My mom has been trying to get me to see her colorist for years now and so finally, a few weeks ago, I conceded. Her name was Gisele and having only met her for about two hours, I can say with confidence that she’s my friend for life. As well as learning that the look for prom this year is the low, loose bun, I learned that she adds breaded chicken cutlets to her baked ziti, that she came to the US from Lebanon 44 years ago, that she’d had many jobs in her life (realtor, executive assistant) but hair had always been her true passion. You can learn a lot about someone when they are inches from your ears for two straight hours.

When Gisele found out that I wrote about food for a living, she was amazed. “How wonderful!” she said. And then,”Your kids must be excellent cooks!”

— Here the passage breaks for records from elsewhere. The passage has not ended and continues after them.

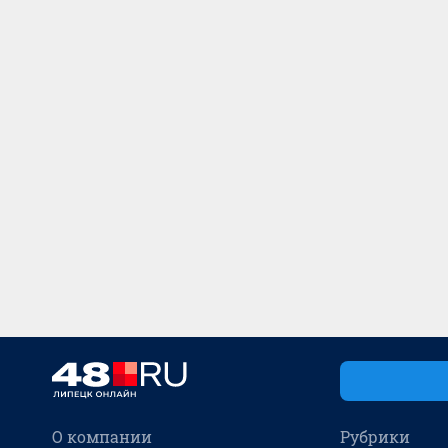
О компании
Рубрики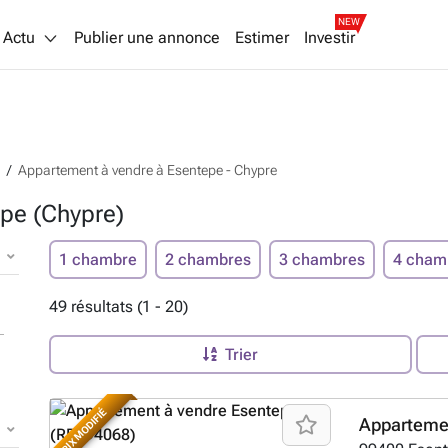
NEW
Actu
Publier une annonce
Estimer
Investir
Appartement à vendre à Esentepe - Chypre
pe (Chypre)
1 chambre
2 chambres
3 chambres
4 cham
49 résultats (1 - 20)
Trier
PRIX MODIFIÉ
Apparteme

I thought she was heading in the direction parents normally head which is: “How wonderful! Your kids must be excellent eaters.”

“Well, yeah,” I said. “They can make a few dishes.” In my mind, though, I had a hard time coming up with something that involved a technique more complicated than spreading hummus on pita. “But they eat pretty much anything.”

And that was that. Until the very next morning when my newly highlighted self went to the coffee shop and ran into Phoebe’s friend, Lauren, and her mom.

“I love your cookbook,” Lauren said. “I cook from it all the time!”

Here again, I thought she was heading in the direction kids normally head, which is: “I love your cookbook! My parents cook from it all the time.”

I thanked her, and inside, I realized, the universe was telling me something: It was time that my kids start cooking more. Not just a batch of muffins or a peanut butter sandwich — but a meal. After decades of being kitchen mates and sous chefs and salad makers, and little self-sufficient bakers, my kids (especially my 12-year-old) were 100% capable of cooking dinner from start to finish. There were only two reasons why they weren’t already: Me and Andy.  It wasn’t their issue. It was ours. We needed to hand over the reins.

That Wednesday, I picked up some gray sole at the farmer’s market on my way home from work. It was a quiet weeknight — no sports, light homework — so I plunked the fish down on the counter and told Phoebe she was cooking dinner. She had flanked Andy and me at least two dozen times in her life as we dredged filets in flour, egg, and breadcrumbs for our stand-by fish dinner. She was ready to take the lead here.

Her response was only: “What should I make on the side?”

As usual, she was way more game than I had anticipated, and jumped right in, even stealing moments in between fish flips to read from her well-worn volume of Ender’s Game. The bigger challenge was on my end, as I attempted to resist the urge to give her any counsel. When Andy came home a few minutes later, I convinced him to do the same. Harder still was figuring out what exactly to do with ourselves while Phoebe was running the show. If it was between 6:30 and 7:30 PM and I didn’t have to be in front of a stove — well then what was I supposed to be doing? Crocheting? Gardening? It quickly became clear I need a hobby that doesn’t involve the kitchen or my MacBook Pro (and I better figure out what it is before my children leave for college).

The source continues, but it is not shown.